### REQUIREMENT
In your copy, leave out the pictures and repeat the entries below exactly.
******************************
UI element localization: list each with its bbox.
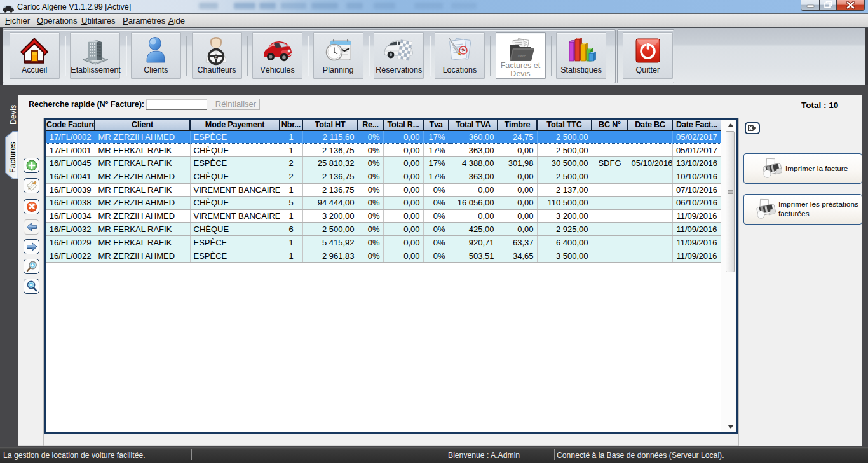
svg-text:carloc: carloc <box>518 55 526 58</box>
svg-text:D: D <box>215 55 217 59</box>
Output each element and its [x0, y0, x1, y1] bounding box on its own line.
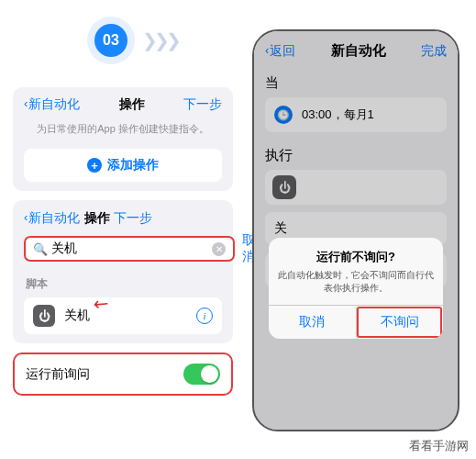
execute-action-row[interactable]: ⏻	[265, 170, 447, 205]
arrow-icon: ❯❯❯	[142, 29, 178, 51]
page-title: 操作	[84, 210, 110, 225]
step-badge-outer: 03	[87, 17, 135, 64]
left-column: ‹新自动化 操作 下一步 为日常使用的App 操作创建快捷指令。 + 添加操作 …	[13, 87, 233, 396]
search-box[interactable]: 🔍 ✕	[24, 236, 235, 262]
back-button[interactable]: ‹新自动化	[24, 210, 80, 225]
next-button[interactable]: 下一步	[183, 96, 222, 113]
back-label: 新自动化	[28, 210, 80, 225]
ask-before-run-row: 运行前询问	[13, 353, 233, 396]
page-title: 操作	[119, 96, 145, 113]
chevron-left-icon: ‹	[24, 96, 28, 110]
search-icon: 🔍	[33, 242, 48, 256]
done-button[interactable]: 完成	[421, 43, 447, 60]
chevron-left-icon: ‹	[265, 43, 269, 57]
alert-button-row: 取消 不询问	[269, 305, 443, 339]
chevron-left-icon: ‹	[24, 210, 28, 224]
add-action-button[interactable]: + 添加操作	[24, 149, 222, 182]
next-button[interactable]: 下一步	[114, 210, 152, 225]
script-result-row[interactable]: ↘ ⏻ 关机 i	[24, 297, 222, 334]
execute-section-title: 执行	[265, 147, 447, 164]
ask-before-run-label: 运行前询问	[26, 366, 90, 383]
trigger-text: 03:00，每月1	[302, 106, 374, 123]
clear-icon[interactable]: ✕	[212, 242, 226, 256]
page-title: 新自动化	[331, 42, 386, 60]
nav-bar: ‹新自动化 操作 下一步	[24, 96, 222, 113]
script-name: 关机	[64, 308, 187, 324]
alert-dialog: 运行前不询问? 此自动化触发时，它会不询问而自行代表你执行操作。 取消 不询问	[269, 238, 443, 339]
search-row: 🔍 ✕ 取消	[24, 232, 222, 265]
when-section: 当 🕒 03:00，每月1	[254, 74, 458, 132]
alert-confirm-button[interactable]: 不询问	[356, 306, 444, 339]
alert-title: 运行前不询问?	[269, 238, 443, 269]
ask-before-run-toggle[interactable]	[183, 364, 220, 385]
search-input[interactable]	[51, 241, 212, 256]
alert-cancel-button[interactable]: 取消	[269, 306, 356, 339]
back-label: 返回	[270, 43, 295, 58]
hint-text: 为日常使用的App 操作创建快捷指令。	[24, 122, 222, 136]
phone-frame: ‹返回 新自动化 完成 当 🕒 03:00，每月1 执行 ⏻ 关 运 运行前不询…	[252, 29, 459, 431]
when-section-title: 当	[265, 74, 447, 92]
actions-card-search: ‹新自动化 操作 下一步 🔍 ✕ 取消 脚本 ↘ ⏻ 关机 i	[13, 200, 233, 343]
alert-message: 此自动化触发时，它会不询问而自行代表你执行操作。	[269, 269, 443, 305]
step-number: 03	[94, 24, 127, 57]
power-icon: ⏻	[33, 305, 55, 327]
plus-icon: +	[87, 158, 102, 173]
watermark-text: 看看手游网	[409, 438, 469, 454]
info-icon[interactable]: i	[196, 308, 213, 324]
power-icon: ⏻	[272, 175, 296, 199]
nav-bar: ‹新自动化 操作 下一步	[24, 209, 222, 227]
section-label-scripts: 脚本	[26, 276, 222, 292]
back-button[interactable]: ‹返回	[265, 43, 295, 60]
add-action-label: 添加操作	[107, 157, 159, 174]
step-indicator: 03 ❯❯❯	[87, 17, 178, 64]
actions-card-empty: ‹新自动化 操作 下一步 为日常使用的App 操作创建快捷指令。 + 添加操作	[13, 87, 233, 191]
when-trigger-row[interactable]: 🕒 03:00，每月1	[265, 97, 447, 132]
clock-icon: 🕒	[274, 106, 293, 124]
back-label: 新自动化	[28, 96, 80, 111]
phone-nav-bar: ‹返回 新自动化 完成	[254, 31, 458, 67]
back-button[interactable]: ‹新自动化	[24, 96, 80, 113]
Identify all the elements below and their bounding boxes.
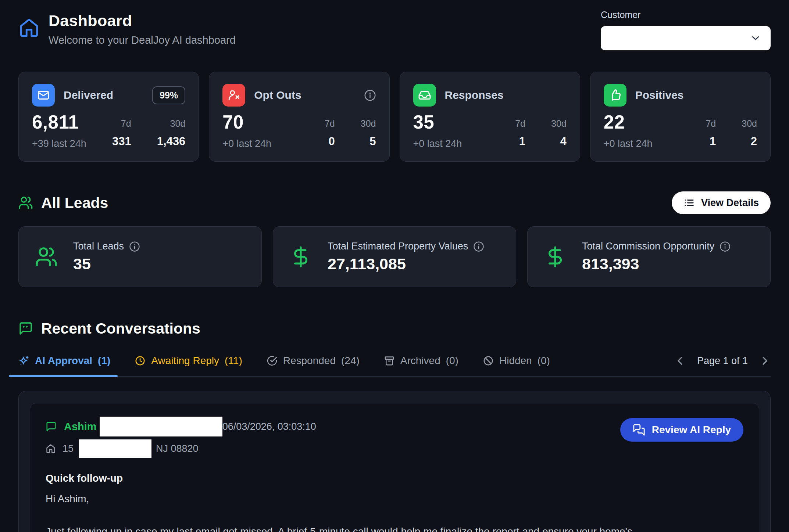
******************************
### THE ANSWER
UI element localization: list each with its bbox.
svg-text:carloc: carloc <box>518 55 526 58</box>
svg-text:D: D <box>215 55 217 59</box>
Output each element and its [x0, y0, x1, y1] bounding box on its own line.
execute-action-row[interactable]: ⏻	[265, 170, 447, 205]
arrow-icon: ❯❯❯	[142, 29, 178, 51]
page-title: 操作	[84, 210, 110, 225]
step-badge-outer: 03	[87, 17, 135, 64]
left-column: ‹新自动化 操作 下一步 为日常使用的App 操作创建快捷指令。 + 添加操作 …	[13, 87, 233, 396]
search-box[interactable]: 🔍 ✕	[24, 236, 235, 262]
back-button[interactable]: ‹新自动化	[24, 210, 80, 225]
next-button[interactable]: 下一步	[183, 96, 222, 113]
back-label: 新自动化	[28, 210, 80, 225]
ask-before-run-row: 运行前询问	[13, 353, 233, 396]
page-title: 操作	[119, 96, 145, 113]
chevron-left-icon: ‹	[24, 96, 28, 110]
search-icon: 🔍	[33, 242, 48, 256]
done-button[interactable]: 完成	[421, 43, 447, 60]
chevron-left-icon: ‹	[265, 43, 269, 57]
alert-button-row: 取消 不询问	[269, 305, 443, 339]
chevron-left-icon: ‹	[24, 210, 28, 224]
add-action-button[interactable]: + 添加操作	[24, 149, 222, 182]
next-button[interactable]: 下一步	[114, 210, 152, 225]
script-result-row[interactable]: ↘ ⏻ 关机 i	[24, 297, 222, 334]
execute-section-title: 执行	[265, 147, 447, 164]
ask-before-run-label: 运行前询问	[26, 366, 90, 383]
trigger-text: 03:00，每月1	[302, 106, 374, 123]
clear-icon[interactable]: ✕	[212, 242, 226, 256]
page-title: 新自动化	[331, 42, 386, 60]
nav-bar: ‹新自动化 操作 下一步	[24, 96, 222, 113]
script-name: 关机	[64, 308, 187, 324]
alert-dialog: 运行前不询问? 此自动化触发时，它会不询问而自行代表你执行操作。 取消 不询问	[269, 238, 443, 339]
search-row: 🔍 ✕ 取消	[24, 232, 222, 265]
when-section: 当 🕒 03:00，每月1	[254, 74, 458, 132]
alert-confirm-button[interactable]: 不询问	[356, 306, 444, 339]
alert-title: 运行前不询问?	[269, 238, 443, 269]
ask-before-run-toggle[interactable]	[183, 364, 220, 385]
search-input[interactable]	[51, 241, 212, 256]
alert-cancel-button[interactable]: 取消	[269, 306, 356, 339]
back-label: 返回	[270, 43, 295, 58]
hint-text: 为日常使用的App 操作创建快捷指令。	[24, 122, 222, 136]
phone-frame: ‹返回 新自动化 完成 当 🕒 03:00，每月1 执行 ⏻ 关 运 运行前不询…	[252, 29, 459, 431]
when-section-title: 当	[265, 74, 447, 92]
actions-card-search: ‹新自动化 操作 下一步 🔍 ✕ 取消 脚本 ↘ ⏻ 关机 i	[13, 200, 233, 343]
alert-message: 此自动化触发时，它会不询问而自行代表你执行操作。	[269, 269, 443, 305]
step-number: 03	[94, 24, 127, 57]
power-icon: ⏻	[33, 305, 55, 327]
plus-icon: +	[87, 158, 102, 173]
watermark-text: 看看手游网	[409, 438, 469, 454]
info-icon[interactable]: i	[196, 308, 213, 324]
power-icon: ⏻	[272, 175, 296, 199]
nav-bar: ‹新自动化 操作 下一步	[24, 209, 222, 227]
section-label-scripts: 脚本	[26, 276, 222, 292]
back-button[interactable]: ‹返回	[265, 43, 295, 60]
add-action-label: 添加操作	[107, 157, 159, 174]
step-indicator: 03 ❯❯❯	[87, 17, 178, 64]
actions-card-empty: ‹新自动化 操作 下一步 为日常使用的App 操作创建快捷指令。 + 添加操作	[13, 87, 233, 191]
when-trigger-row[interactable]: 🕒 03:00，每月1	[265, 97, 447, 132]
clock-icon: 🕒	[274, 106, 293, 124]
back-label: 新自动化	[28, 96, 80, 111]
phone-nav-bar: ‹返回 新自动化 完成	[254, 31, 458, 67]
back-button[interactable]: ‹新自动化	[24, 96, 80, 113]
Identify all the elements below and their bounding boxes.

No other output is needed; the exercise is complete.